Segment Open

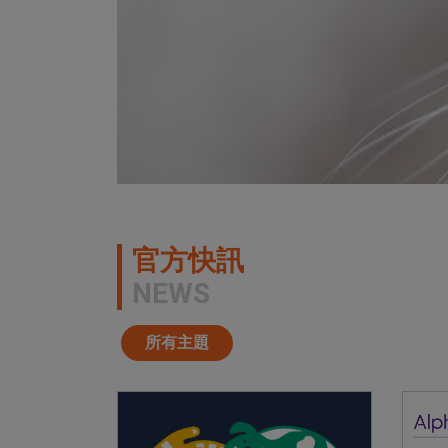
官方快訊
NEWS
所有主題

Segment Closed
Segment Open

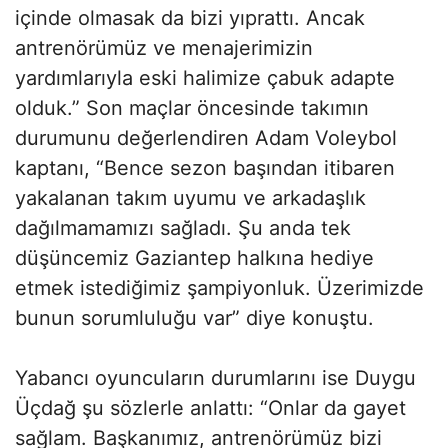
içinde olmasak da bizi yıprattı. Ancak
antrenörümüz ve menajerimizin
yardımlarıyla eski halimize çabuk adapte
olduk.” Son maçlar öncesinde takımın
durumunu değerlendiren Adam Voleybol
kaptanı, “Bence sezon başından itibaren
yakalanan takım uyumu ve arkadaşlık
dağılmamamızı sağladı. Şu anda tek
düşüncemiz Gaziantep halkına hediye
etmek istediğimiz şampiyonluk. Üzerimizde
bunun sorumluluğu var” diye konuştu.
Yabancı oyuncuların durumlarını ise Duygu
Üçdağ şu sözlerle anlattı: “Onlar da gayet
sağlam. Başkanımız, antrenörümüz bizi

Segment Closed

**WHAT THIS TASK INVOLVES:** For this exercise, please output exactly the lines above starting at the line with "Üçdağ şu sözlerle" and ending at the line with "sağlam. Başkanımız, antrenörümüz bizi", ends included.

**SOLUTION:**
Üçdağ şu sözlerle anlattı: “Onlar da gayet
sağlam. Başkanımız, antrenörümüz bizi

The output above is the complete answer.